Der Wechsel der Kontrolle über innogy von RWE zu E.ON löst keine Kündigungs- oder sonstige Rechte der Kolpingstadt aus. Innogy hatte die Vereinbarung entsprechender Regelungen explizit abgelehnt.

Diese Ablehnung in 2017 war mit ein wesentlicher Grund für unsere Fraktion dem Vertrag mit innogy SE zur Gründung von Stadtwerken nicht zuzustimmen.

Die Fraktion beantragt in dem Zusammenhang die Beantwortung folgender Fragen:

  • Welche Vorteile hätte eine geeignete CoC-Klausel zum Schutz des Investments der Stadt in ihre Stadtwerke mit innogy SE als Partnerin in der jetzigen Situation gehabt?
  • Welche Nachteile sind mit dem Fehlen einer geeigneten CoC-Klausel in der jetzigen Situation verbunden?

Es gibt in zahlreichen NRW-Kommunen, etwa Dortmund, Neuss, Essen, Bottrop/Gladbeck/Gelsenkirchen,[2] Stadtwerke, die mit innogy SE gemeinsame Gesellschaften betreiben – und über eine entsprechende CoC-Klausel verfügen.

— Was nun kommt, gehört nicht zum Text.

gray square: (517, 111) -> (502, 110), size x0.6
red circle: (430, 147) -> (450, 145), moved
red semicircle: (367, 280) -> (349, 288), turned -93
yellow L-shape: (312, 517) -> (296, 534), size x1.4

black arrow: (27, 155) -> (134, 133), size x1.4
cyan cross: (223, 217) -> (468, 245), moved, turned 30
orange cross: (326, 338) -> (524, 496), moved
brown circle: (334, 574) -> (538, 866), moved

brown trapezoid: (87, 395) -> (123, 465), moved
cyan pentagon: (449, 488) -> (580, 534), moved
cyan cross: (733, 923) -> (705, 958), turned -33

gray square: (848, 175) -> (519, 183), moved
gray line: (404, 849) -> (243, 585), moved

Für sie gibt es Handlungsoptionen, die von ihnen jetzt schon geprüft werden, über die die Stadt Kerpen wegen der Nachlässigkeit der hiesigen Akteure bei der Stadtwerkegründung nicht verfügt, vgl. etwa folgende Hinweise unserer alten Beraterin Becker Büttner Held (= bbh) auf ihrem Energieblog am 14.05.2018:[3]

Becker Büttner Held hat in der Vergangenheit solche „Change-of-Control“-Klauseln zu Gunsten von Kommunen und Stadtwerke vielfach durchsetzen können, sowohl im Rahmen der Begleitung von Konzessionsverfahren als auch bei der gesellschaftsrechtlichen Umsetzung bspw. von Kooperationsmodellen. Die Zulässigkeit solcher Change-of-Control-Klauseln (u.a. als Auswahlkriterium) im Konzessionswettbewerb konnte zwischenzeitlich auch erfolgreich vor mehreren Gerichten verteidigt werden. In Fällen wie der nun angekündigten innogy-Transaktion können sich aus solchen Klauseln nun sehr interessante Handlungsmöglichkeiten für Kommunen Stadtwerke ergeben. (…)

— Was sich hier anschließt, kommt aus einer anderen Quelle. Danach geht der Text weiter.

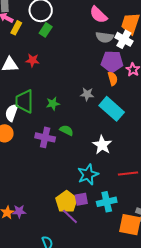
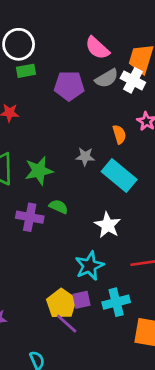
green rectangle: (46, 30) -> (26, 71), turned 48
gray semicircle: (105, 37) -> (107, 78), turned -36
purple pentagon: (112, 62) -> (69, 86), moved
green star: (53, 104) -> (39, 171), size x1.5

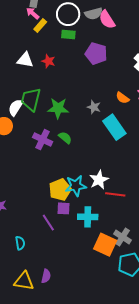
pink semicircle: (97, 48) -> (107, 20), moved
gray semicircle: (107, 78) -> (94, 14), moved
orange semicircle: (119, 134) -> (122, 98), turned 128
white star: (108, 225) -> (99, 180), moved
yellow pentagon: (61, 304) -> (60, 190), moved

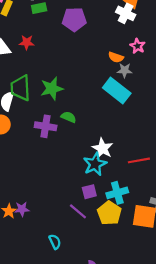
gray star: (94, 107) -> (125, 70), moved
white star: (99, 180) -> (102, 148), moved
yellow pentagon: (60, 190) -> (109, 213), moved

Betroffene Stadtwerke und Kommunen sollten sich frühzeitig einen Überblick über mögliche Auswirkungen der geplanten Transaktion verschaffen. Im Hinblick auf zahlreiche, unterschiedlichste Konstellationen von Stadtwerkebeteiligungen, Kooperationen und Konzessionsverträgen der innogy und ihren Tochtergesellschaften ist zu empfehlen, die gesellschafts- und konsortialvertraglichen Regelungen sowie die Konzessionsverträge insbesondere auf Change-of Control-Klauseln und deren Rechtsfolgen zu überprüfen. In einigen Fällen wird man zwar abwarten müssen, bis konkretere Informationen zu der „technischen“ Umsetzung der Transaktion vorliegen. Häufig lässt sich aber jetzt schon abschätzen, welche Handlungsoptionen bestehen. Dabei kommt es auch darauf an, welche Fristen für die Rechtsausübung gelten.

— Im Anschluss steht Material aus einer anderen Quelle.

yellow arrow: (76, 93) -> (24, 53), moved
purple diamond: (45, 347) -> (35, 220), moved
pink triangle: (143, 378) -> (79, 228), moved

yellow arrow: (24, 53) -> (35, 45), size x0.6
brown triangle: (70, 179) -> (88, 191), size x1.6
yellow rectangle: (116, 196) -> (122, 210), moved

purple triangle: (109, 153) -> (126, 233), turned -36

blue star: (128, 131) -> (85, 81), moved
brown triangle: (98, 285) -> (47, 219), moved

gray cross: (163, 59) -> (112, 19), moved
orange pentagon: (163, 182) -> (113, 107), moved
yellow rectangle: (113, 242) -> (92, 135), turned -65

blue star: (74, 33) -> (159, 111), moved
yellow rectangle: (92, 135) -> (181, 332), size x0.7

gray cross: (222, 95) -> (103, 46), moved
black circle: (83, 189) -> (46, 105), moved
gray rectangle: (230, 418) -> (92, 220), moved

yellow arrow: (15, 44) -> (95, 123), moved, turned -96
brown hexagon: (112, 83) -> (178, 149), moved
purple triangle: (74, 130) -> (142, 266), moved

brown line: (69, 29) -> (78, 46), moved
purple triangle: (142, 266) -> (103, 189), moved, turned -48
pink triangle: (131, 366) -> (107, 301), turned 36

Letztlich könnten sich daher aus der geplanten Transaktion neue Marktchancen nicht nur für die beiden hieran unmittelbar beteiligten Unternehmen, sondern auch für innogy-Beteiligungsunternehmen ergeben. Die aktuell deutlich vernehmbaren Diskussionen auf kommunaler Ebene sprechen dafür, dass die Kommunen diese sich aus „Change-of-Control“-Klauseln ergebenden Chancen bereits konkret in den Blick nehmen.

Im Wesentlichen geht es u.E. darum, dass die Stadtwerke Kerpen nun wegen der fehlenden CoC-Klausel Probleme damit haben, vor dem Hintergrund des innogy-Deals überhaupt eigene Wachstumsstrategien zur Sicherung des Unternehmens und seines Gesellschaftszwecks entwickeln zu können, denn ein evtl. sinnvoller Wechsel der Stadtwerkepartnerin ist ja ausgeschlossen: Die Stadtwerke Kerpen sind einem zukünftigen Vertriebsriesen E.ON schlicht ausgeliefert usw. Das zeigen u.E. in toto die Ausführungen von Verwaltung und Beraterin Rödl & Partner in Beantwortung der Anfrage der Ratsfraktion Bündnis 90 / Die Grünen vom 24.04.2018: Unsere Kommune muss anders als o.g. NRW-Kommunen abwarten, sie kann jetzt nicht wie diese agieren, und später kann sie, wenn überhaupt, allenfalls eingeschränkt re-agieren.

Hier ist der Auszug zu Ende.